WILSHIRE MUTUAL FUNDS, INC. (THE “COMPANY”)
WILSHIRE VARIABLE INSURANCE TRUST (THE “TRUST”
AND WITH THE COMPANY, THE WILSHIRE FUNDS”)
CODE OF ETHICS
1.STATEMENT OF GENERAL POLICY
Rule 17j-1 under the Investment Company Act of 1940, as amended (“1940 Act”), requires that the Wilshire Funds adopt a code of ethics containing provisions reasonably necessary to prevent access persons (as defined below) from engaging in any act, practice or course of business prohibited by the Rule. In general, Rule 17j-1 under the 1940 Act prohibits fraudulent or manipulative practices with respect to purchases or sales of securities held or to be acquired by investment companies, if effected by access persons of the investment company. The purpose of this Code of Ethics (“Code”) is to provide procedures consistent with the 1940 Act and Rule 17j-1 designed to give effect to the general prohibitions set forth in Rule 17j-1. Accordingly, this Code has been adopted to ensure that those who have knowledge of the transactions by the Wilshire Funds will not be able to act thereon to the disadvantage of the Wilshire Funds. The Code does not purport comprehensively to cover all types of conduct or transactions which may be prohibited or regulated by the laws and regulations applicable to the Wilshire Funds and persons connected with it.
2.DEFINITIONS
(a)“Access Person” means any Board member or officer of the Wilshire Funds or advisory person of the Wilshire Funds, except that “Access Person” shall be presumed not to include any officer of the Wilshire Funds who is not an employee of the Adviser unless such person has actual knowledge of transactions by the Wilshire Funds prior to their implementation.

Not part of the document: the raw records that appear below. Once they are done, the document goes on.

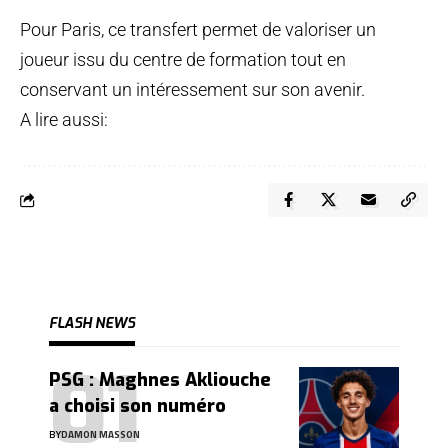
Pour Paris, ce transfert permet de valoriser un
joueur issu du centre de formation tout en
conservant un intéressement sur son avenir.
A lire aussi:
FLASH NEWS
PSG : Maghnes Akliouche
a choisi son numéro
BY
DAMON MASSON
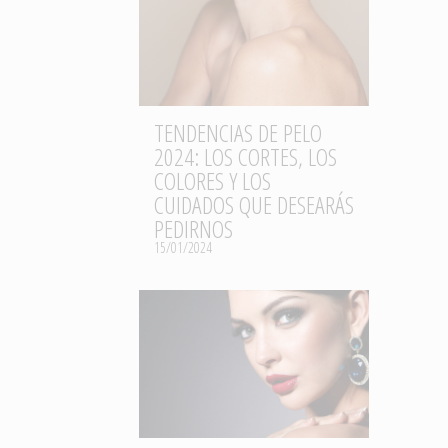
TENDENCIAS DE PELO
2024: LOS CORTES, LOS
COLORES Y LOS
CUIDADOS QUE DESEARÁS
PEDIRNOS
15/01/2024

(b)“Adviser” means Wilshire Advisors LLC or any entity that acts as the investment adviser for the Wilshire Funds, except that “Access Persons” shall be presumed not to include any officer of the Wilshire Funds who is not an employee of the Adviser unless such person has actual knowledge of transactions by the Wilshire Funds prior to their implementation.
(c)“Advisory Person” means (i) any employee of the Wilshire Funds (or of any company in a control relationship to the Wilshire Funds), who, in connection with his or her regular functions or duties, makes, participates in, or obtains information regarding the purchase or sale of a Covered Security by a Fund, or whose functions relate to the making of any recommendations with respect to such purchases or sales; and (ii) any natural person in a control relationship to the Wilshire Funds who obtains information concerning recommendations made to a Fund with regard to the purchase or sale of a Covered Security.

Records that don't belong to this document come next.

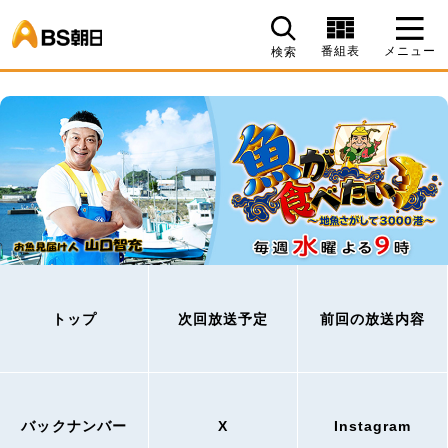
BS朝日
番組表
メニュー
検索
トップ
次回放送予定
前回の放送内容
バックナンバー
X
Instagram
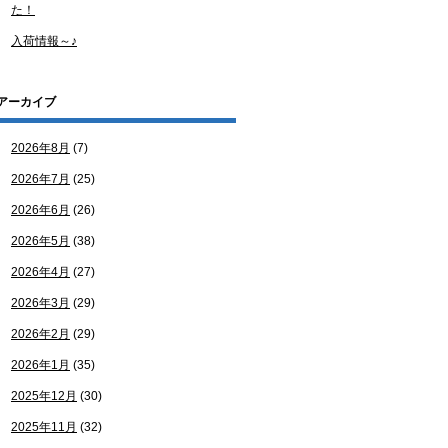
た！
入荷情報～♪
アーカイブ
2026年8月
(7)
2026年7月
(25)
2026年6月
(26)
2026年5月
(38)
2026年4月
(27)
2026年3月
(29)
2026年2月
(29)
2026年1月
(35)
2025年12月
(30)
2025年11月
(32)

(d)“Automatic Investment Plan” means a program in which regular periodic purchases (or withdrawals) are made automatically (in or from) investment accounts in accordance with a predetermined schedule and allocation and includes a dividend reinvestment plan.
(e)“Beneficial Ownership” shall be interpreted in the same manner as it would be in determining whether a person is subject to the provisions of Section 16 of the Securities Exchange Act of 1934, as amended (the “1934 Act”), and the rules and regulations thereunder, except that the determination of direct or indirect beneficial ownership shall apply to all securities which an access person has or acquires. Specifically, a direct or indirect opportunity to profit or share in any profit derived from a transaction in any class of security coupled with either the power to vote conferred by such security or the power to dispose of (or direct the disposition of) such security, will confer beneficial ownership. Such an opportunity may come about through any contract, arrangement, understanding, relationship or otherwise. Thus, a person is regarded as the beneficial owner of securities held by members of his or her immediate family sharing the same household (immediate family members include any child, grandchild, stepchild, spouse, sibling, parent, stepparent, grandparent, mother-in-law, father-in-law, son-in-law, daughter-in–law, brother-in-law, sister-in-law, and adoptive relationships).



Similarly, a general partner’s proportionate interest in the portfolio securities held by a general or limited partnership, a person’s right to dividends that is separate or separable from the underlying securities, and a person’s right to acquire or dispose of securities through the exercise or conversion of any derivative security (such as an option or a warrant), whether or not presently exercisable, will confer beneficial ownership, and transactions involving them should be reported. Any other indirect interest in securities including performance-related fees received for services rendered with regard to securities as well as a person’s interest in securities held by a trust may confer beneficial ownership and thus require the reporting of any transactions involving them.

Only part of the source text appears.